I think the project is a great first step toward some type of open discussion online between voters of every political stripe and local politicians on the real issues of the day — without the spin of consultants or political ads. But even with moderation, there’s the possibility of people spreading disinformation.

Another problem is that CBC might not have promoted the forums well to the general public, and only the most active political folks participated, leaving out the undecided and moderate voices from the discussions. That’s the view of Aaron Hynes (pictured above), a Conservative Party candidate in the election who finished second in his riding. Hynes stepped into the online discussion, and was mainly impressed

“Any means of informing the electorate of the policies, views, records and attributes of electoral candidates or parties is helpful,” he told me via email. “However, I doubt the average voter spends much time online looking for political blogs and discussion groups. It seems to me that the CBC forum you mentioned was mostly used by those who were already engaged in the political process, and already had firm views. Such forums are also susceptible to being used by party activists to publish their own spin, instead of serving as a non-partisan forum for intelligent and objective discussion.”

I did query Jonathan Dube, editorial director of CBC.ca, but haven’t heard back from him to hear his views on the problem of discussions being hijacked by activists. Dan Harris, a New Democratic Party candidate in Scarborough Southwest who finished third out of six candidates in his riding, told me his only complaint about Riding Talk was that moderation of the forums sometimes slowed them up.

“Personally I am definitely a fan of any discussions that take place about the local ridings,” Harris told me via email. “There are several websites that were doing this, or having boards to help predict outcomes. You tend to get much more honest commentary on these places, partially because of the pseudo-anonymity and because people are volunteering info rather then getting it pried out of them.

“Naturally I would prefer it if we could have unmoderated discussions but I certainly understand the potential legal ramifications so I don’t begrudge the CBC and most other sites making their discussions moderated. A little quicker turnaround would be better. Occasionally it would be a few days before responses were posted, and it kind of interrupts the flow of the discussion.”

That’s often a problem with so many moderated discussions. If a moderator takes a holiday or is off her computer for a while, the participants are stuck waiting during a hiatus.
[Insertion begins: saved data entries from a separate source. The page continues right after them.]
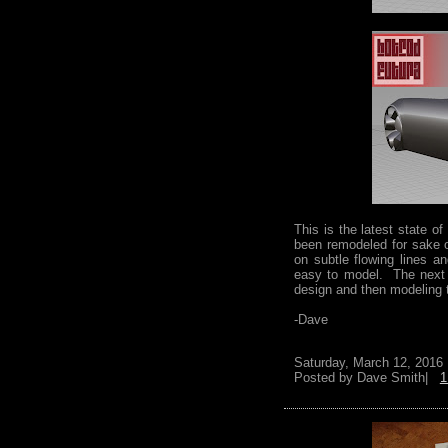
This is the latest state 
been remodeled for sake o
on subtle flowing lines 
easy to model. The next s
design and then modeling
-Dave
Saturday, March 12, 2016
Posted by
Dave Smith|
1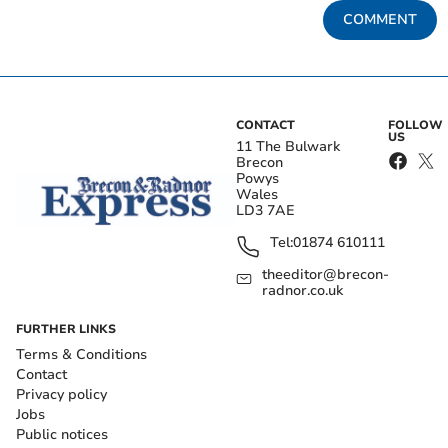
COMMENT
CONTACT
FOLLOW
US
11 The Bulwark
Brecon
Powys
Wales
LD3 7AE
Tel:
01874 610111
theeditor@brecon-
radnor.co.uk
FURTHER LINKS
Terms & Conditions
Contact
Privacy policy
Jobs
Public notices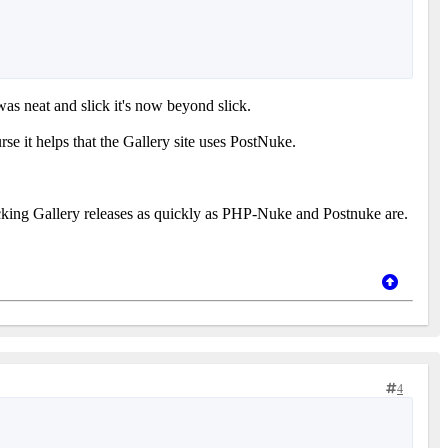
was neat and slick it's now beyond slick.
e it helps that the Gallery site uses PostNuke.
racking Gallery releases as quickly as PHP-Nuke and Postnuke are.
4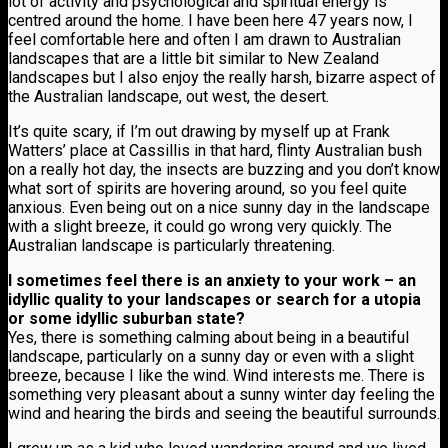
lot of activity and psychological and spiritual energy is
centred around the home. I have been here 47 years now, I
feel comfortable here and often I am drawn to Australian
landscapes that are a little bit similar to New Zealand
landscapes but I also enjoy the really harsh, bizarre aspect of
the Australian landscape, out west, the desert.
It’s quite scary, if I’m out drawing by myself up at Frank
Watters’ place at Cassillis in that hard, flinty Australian bush
on a really hot day, the insects are buzzing and you don’t know
what sort of spirits are hovering around, so you feel quite
anxious. Even being out on a nice sunny day in the landscape
with a slight breeze, it could go wrong very quickly. The
Australian landscape is particularly threatening.
I sometimes feel there is an anxiety to your work – an
idyllic quality to your landscapes or search for a utopia
or some idyllic suburban state?
Yes, there is something calming about being in a beautiful
landscape, particularly on a sunny day or even with a slight
breeze, because I like the wind. Wind interests me. There is
something very pleasant about a sunny winter day feeling the
wind and hearing the birds and seeing the beautiful surrounds.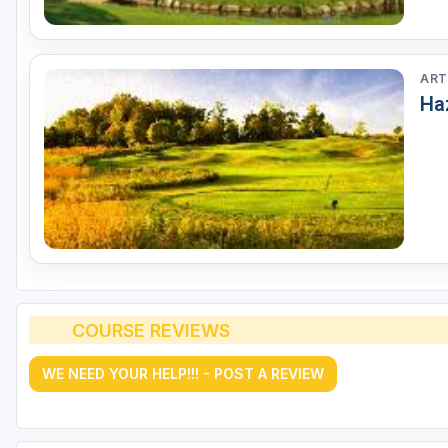
ART
Ha
COURSE REVIEWS
WE NEED YOUR HELP!!! - POST A REVIEW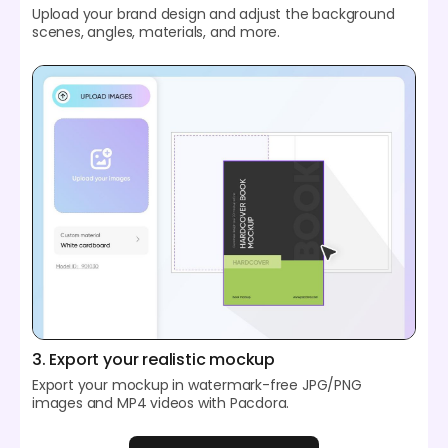
Upload your brand design and adjust the background
scenes, angles, materials, and more.
3. Export your realistic mockup
Export your mockup in watermark-free JPG/PNG
images and MP4 videos with Pacdora.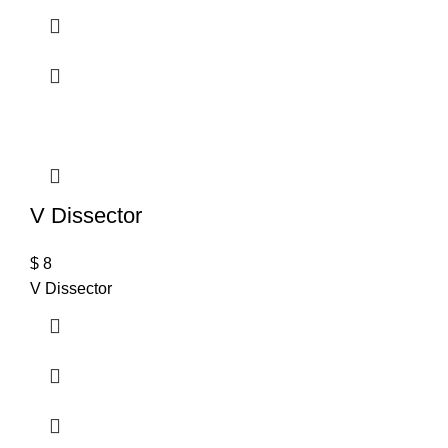
V Dissector
$
8
V Dissector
But overall, Harris is sold on the idea of online forums as a direct communication line to voters.

“I also appreciated that it gave me another venue where I could contact voters and talk about the issues,” he said. “Oftentimes in election campaigns you’re only able to scrape the surface of most issues. These types of discussion boards offer an opportunity to get a little more in-depth about positions.”

What do you think about politicians engaging in online forums with constituents? Is this the wave of the future? And how can the people who run forums bring in more voters, especially the undecided voters?